> [WORK REQUEST] Once the line with "ホーム (107, 161)" is found in the data, output it and each following line exactly, up to and including the line with "[Toggle navigation] (441, 36)", and nothing before or after.

> [RECORDS PROVIDED]
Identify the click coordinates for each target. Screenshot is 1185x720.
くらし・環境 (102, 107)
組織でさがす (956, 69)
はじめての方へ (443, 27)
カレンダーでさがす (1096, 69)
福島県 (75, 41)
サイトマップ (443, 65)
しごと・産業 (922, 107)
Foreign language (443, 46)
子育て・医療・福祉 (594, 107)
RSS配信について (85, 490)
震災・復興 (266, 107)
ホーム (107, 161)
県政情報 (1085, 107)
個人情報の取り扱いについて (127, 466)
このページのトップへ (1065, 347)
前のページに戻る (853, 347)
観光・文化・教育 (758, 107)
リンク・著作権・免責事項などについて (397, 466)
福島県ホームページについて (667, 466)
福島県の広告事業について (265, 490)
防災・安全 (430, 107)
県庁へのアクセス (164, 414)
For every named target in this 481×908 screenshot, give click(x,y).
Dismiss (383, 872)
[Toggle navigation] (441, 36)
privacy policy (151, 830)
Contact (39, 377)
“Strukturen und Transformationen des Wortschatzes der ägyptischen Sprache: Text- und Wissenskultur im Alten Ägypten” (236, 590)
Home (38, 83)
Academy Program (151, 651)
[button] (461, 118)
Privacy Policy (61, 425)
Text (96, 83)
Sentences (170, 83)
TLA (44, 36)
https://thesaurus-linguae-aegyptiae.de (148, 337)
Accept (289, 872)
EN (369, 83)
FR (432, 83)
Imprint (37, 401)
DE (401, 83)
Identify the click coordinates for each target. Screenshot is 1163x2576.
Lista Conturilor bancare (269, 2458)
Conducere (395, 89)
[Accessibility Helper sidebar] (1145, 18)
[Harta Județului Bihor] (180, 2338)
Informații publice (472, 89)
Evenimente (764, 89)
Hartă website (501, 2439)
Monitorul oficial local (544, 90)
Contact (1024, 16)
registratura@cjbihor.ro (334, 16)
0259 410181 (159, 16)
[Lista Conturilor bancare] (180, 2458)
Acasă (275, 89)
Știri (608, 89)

> [ANSWER BOX]
ホーム (107, 161)
県政情報 (1085, 107)
個人情報の取り扱いについて (127, 466)
このページのトップへ (1065, 347)
前のページに戻る (853, 347)
観光・文化・教育 (758, 107)
リンク・著作権・免責事項などについて (397, 466)
福島県ホームページについて (667, 466)
福島県の広告事業について (265, 490)
防災・安全 (430, 107)
県庁へのアクセス (164, 414)
For every named target in this 481×908 screenshot, give click(x,y).
Dismiss (383, 872)
[Toggle navigation] (441, 36)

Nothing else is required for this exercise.